The Second Amendment, which guarantees citizens’ right to keep and bear arms, is one of the more controversial in our U.S. Constitution. It’s been the source of much contention in our nation in recent years, but the fact remains: It is still considered a fundamental right.
Now, the U.S. Court of Appeals for the Ninth Circuit has issued a ruling saying it is a right that should be denied to users of medical marijuana. In Wilson v. Lynch et al., the court ruled that a federal law that prohibits medical marijuana cardholders from buying firearms does not actually violate those patients’ Second Amendment rights because users of marijuana are prone to behavior that is “irrational” and “unpredictable.”
The case stemmed from a lawsuit filed by a Nevada woman who sought to buy a handgun five years ago. However, she was refused the sale after the owner of the store recognized her as being a medical marijuana patient. Plaintiff asserted that in fact, she didn’t really use marijuana, but obtained a medical marijuana card in order to make a political statement, saying she supports the liberalization of marijuana laws nationally.

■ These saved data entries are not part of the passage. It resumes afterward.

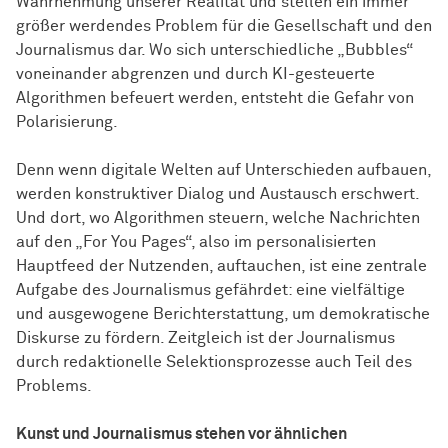
Wahrnehmung unserer Realität und stellen ein immer
größer werdendes Problem für die Gesellschaft und den
Journalismus dar. Wo sich unterschiedliche „Bubbles“
voneinander abgrenzen und durch KI-gesteuerte
Algorithmen befeuert werden, entsteht die Gefahr von
Polarisierung.
Denn wenn digitale Welten auf Unterschieden aufbauen,
werden konstruktiver Dialog und Austausch erschwert.
Und dort, wo Algorithmen steuern, welche Nachrichten
auf den „For You Pages“, also im personalisierten
Hauptfeed der Nutzenden, auftauchen, ist eine zentrale
Aufgabe des Journalismus gefährdet: eine vielfältige
und ausgewogene Berichterstattung, um demokratische
Diskurse zu fördern. Zeitgleich ist der Journalismus
durch redaktionelle Selektionsprozesse auch Teil des
Problems.
Kunst und Journalismus stehen vor ähnlichen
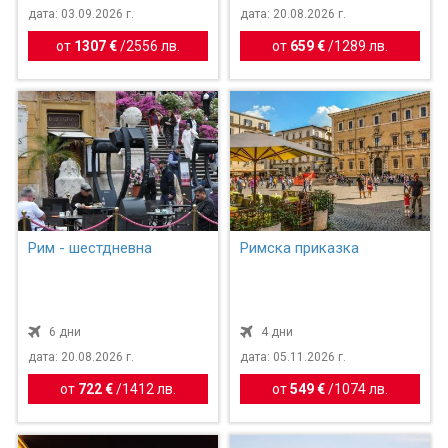
дата: 03.09.2026 г.
дата: 20.08.2026 г.
от
1307 €
/
2556 лв.
от
659 €
/
1289 лв.
Рим - шестдневна
Римска приказка
6 дни
4 дни
дата: 20.08.2026 г.
дата: 05.11.2026 г.
от
722 €
/
1412 лв.
от
549 €
/
1074 лв.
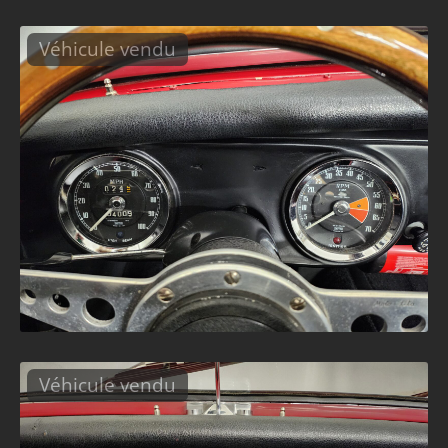
Véhicule vendu
Véhicule vendu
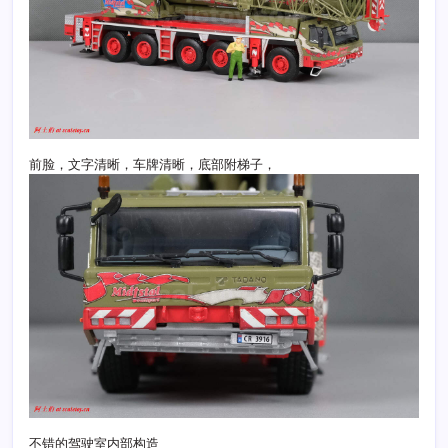
前脸，文字清晰，车牌清晰，底部附梯子，
不错的驾驶室内部构造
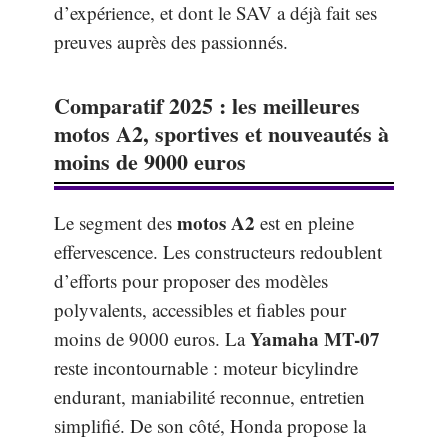
d’expérience, et dont le SAV a déjà fait ses
preuves auprès des passionnés.
Comparatif 2025 : les meilleures
motos A2, sportives et nouveautés à
moins de 9000 euros
motos A2
Le segment des
est en pleine
effervescence. Les constructeurs redoublent
d’efforts pour proposer des modèles
polyvalents, accessibles et fiables pour
Yamaha MT-07
moins de 9000 euros. La
reste incontournable : moteur bicylindre
endurant, maniabilité reconnue, entretien
simplifié. De son côté, Honda propose la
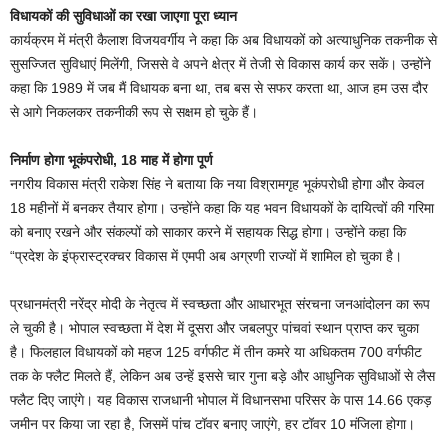
विधायकों की सुविधाओं का रखा जाएगा पूरा ध्यान
कार्यक्रम में मंत्री कैलाश विजयवर्गीय ने कहा कि अब विधायकों को अत्याधुनिक तकनीक से
सुसज्जित सुविधाएं मिलेंगी, जिससे वे अपने क्षेत्र में तेजी से विकास कार्य कर सकें। उन्होंने
कहा कि 1989 में जब मैं विधायक बना था, तब बस से सफर करता था, आज हम उस दौर
से आगे निकलकर तकनीकी रूप से सक्षम हो चुके हैं।
निर्माण होगा भूकंपरोधी, 18 माह में होगा पूर्ण
नगरीय विकास मंत्री राकेश सिंह ने बताया कि नया विश्रामगृह भूकंपरोधी होगा और केवल
18 महीनों में बनकर तैयार होगा। उन्होंने कहा कि यह भवन विधायकों के दायित्वों की गरिमा
को बनाए रखने और संकल्पों को साकार करने में सहायक सिद्ध होगा। उन्होंने कहा कि
“प्रदेश के इंफ्रास्ट्रक्चर विकास में एमपी अब अग्रणी राज्यों में शामिल हो चुका है।
प्रधानमंत्री नरेंद्र मोदी के नेतृत्व में स्वच्छता और आधारभूत संरचना जनआंदोलन का रूप
ले चुकी है। भोपाल स्वच्छता में देश में दूसरा और जबलपुर पांचवां स्थान प्राप्त कर चुका
है। फिलहाल विधायकों को महज 125 वर्गफीट में तीन कमरे या अधिकतम 700 वर्गफीट
तक के फ्लैट मिलते हैं, लेकिन अब उन्हें इससे चार गुना बड़े और आधुनिक सुविधाओं से लैस
फ्लैट दिए जाएंगे। यह विकास राजधानी भोपाल में विधानसभा परिसर के पास 14.66 एकड़
जमीन पर किया जा रहा है, जिसमें पांच टॉवर बनाए जाएंगे, हर टॉवर 10 मंजिला होगा।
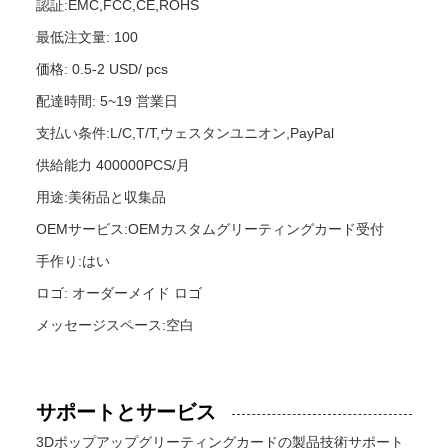
認証:EMC,FCC,CE,ROHS
最低注文量: 100
価格: 0.5-2 USD/ pcs
配達時間: 5~19 営業日
支払い条件:L/C,T/T,ウェスタンユニオン,PayPal
供給能力 400000PCS/月
用途:美術品と収集品
OEMサービス:OEMカスタムグリーティングカード受付
手作り:はい
ロゴ: オーダーメイド ロゴ
メッセージスペース:空白
サポートとサービス
3Dポップアップグリーティングカードの製品技術サポート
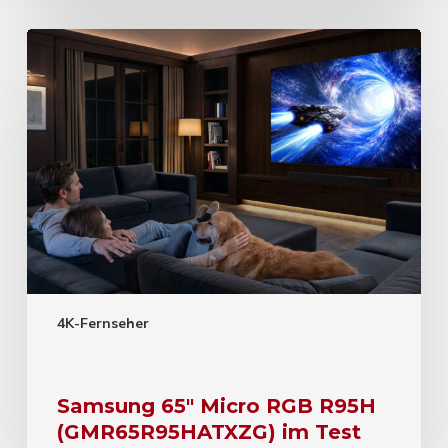
4K-Fernseher
Samsung 65″ Micro RGB R95H
(GMR65R95HATXZG) im Test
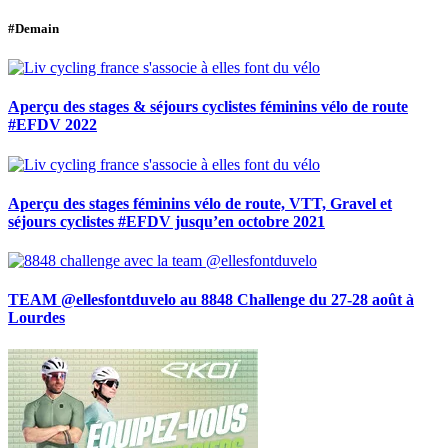
#Demain
Aperçu des stages & séjours cyclistes féminins vélo de route
#EFDV 2022
Aperçu des stages féminins vélo de route, VTT, Gravel et
séjours cyclistes #EFDV jusqu’en octobre 2021
TEAM @ellesfontduvelo au 8848 Challenge du 27-28 août à
Lourdes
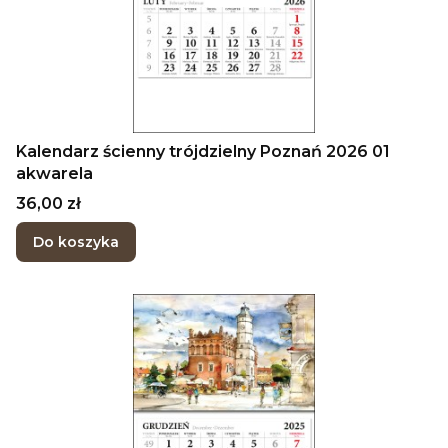
Kalendarz ścienny trójdzielny Poznań 2026 01
akwarela
Cena
36,00 zł
Do koszyka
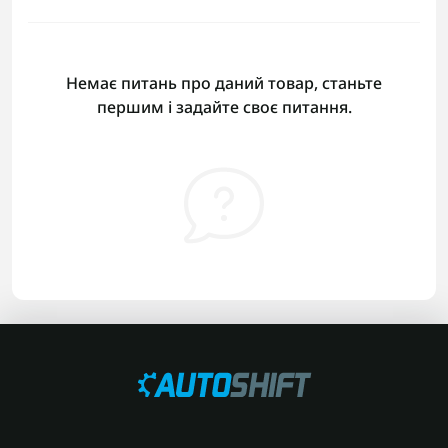
Немає питань про даний товар, станьте
першим і задайте своє питання.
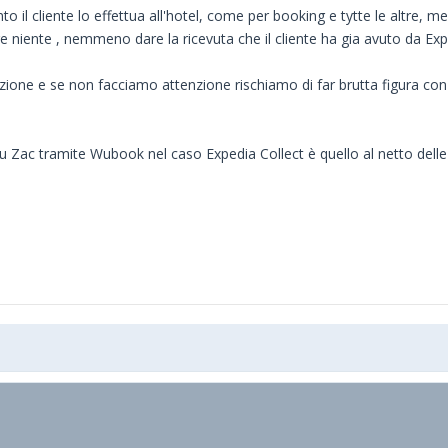
o il cliente lo effettua all'hotel, come per booking e tytte le altre, me
re niente , nemmeno dare la ricevuta che il cliente ha gia avuto da Exp
azione e se non facciamo attenzione rischiamo di far brutta figura co
 Zac tramite Wubook nel caso Expedia Collect è quello al netto delle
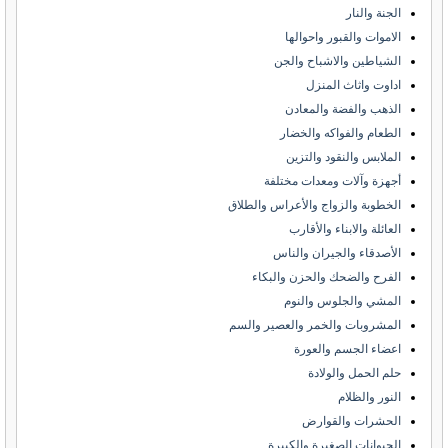
الجنة والنار
الاموات والقبور واحوالها
الشياطين والاشباح والجن
اداوت واثاث المنزل
الذهب والفضة والمعادن
الطعام والفواكه والخضار
الملابس والنقود والتزين
أجهزة وآلات ومعدات مختلفة
الخطوبة والزواج والأعراس والطلاق
العائلة والابناء والأقارب
الأصدقاء والجيران والناس
الفرح والضحك والحزن والبكاء
المشي والجلوس والنوم
المشروبات والخمر والعصير والسم
اعضاء الجسم والعورة
حلم الحمل والولادة
النور والظلام
الحشرات والقوارض
الحيوانات الصغيرة والكبيرة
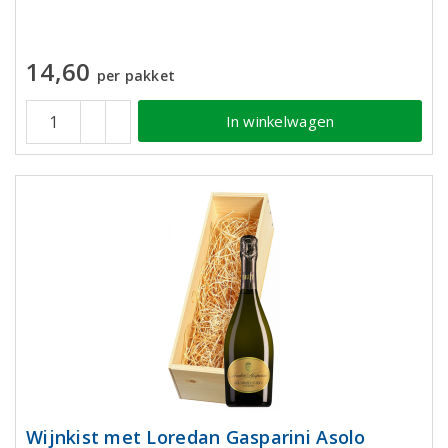
14,60
per pakket
In winkelwagen
Wijnkist met Loredan Gasparini Asolo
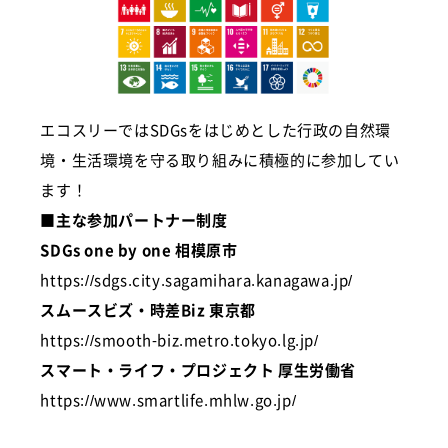
エコスリーではSDGsをはじめとした行政の自然環
境・生活環境を守る取り組みに積極的に参加してい
ます！
■主な参加パートナー制度
SDGs one by one 相模原市
https://sdgs.city.sagamihara.kanagawa.jp/
スムースビズ・時差Biz 東京都
https://smooth-biz.metro.tokyo.lg.jp/
スマート・ライフ・プロジェクト 厚生労働省
https://www.smartlife.mhlw.go.jp/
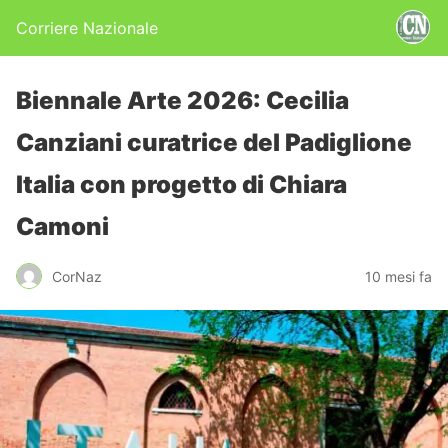
Corriere Nazionale
Biennale Arte 2026: Cecilia
Canziani curatrice del Padiglione
Italia con progetto di Chiara
Camoni
CorNaz
10 mesi fa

Federal law does have a say here. The statute indicates guns can’t be bought by individuals who are either addicts or unlawful users of any controlled substance. Back in 2011, the Bureau of Alcohol Tobacco and Firearms (ATF) issued a clarification indicating this provision did apply to users of marijuana, even if their state had passed laws authorizing legal access and use of the drug for medicinal purposes.
Plaintiff argued this was inherently unfair and violated her Constitutional rights. The 9th DCA disagreed, finding it “beyond dispute” that users of “illegal drugs” – including those who use cannabis – are likely as a consequence of their use to be unpredictable and irrational. Further, regardless of whether plaintiff was actually a user of the drug, the fact that she was a cardholder was reasonable grounds on which to assume she was a user and deny her access to buy a gun.
Of course, our marijuana lawyers know this reasoning didn’t just appear out of thin air. There is a long history of painting marijuana users as unstable and potentially violent. In fact, the 9th DCA based much of its reasoning on the 2004 decision by the 4th DCA in U.S. v. Carter. In that case, justices cited several studies in which users of marijuana (though mostly users of marijuana plus other substances, like alcohol, cocaine and heroin) were more prone to “violent episodes” and arrests.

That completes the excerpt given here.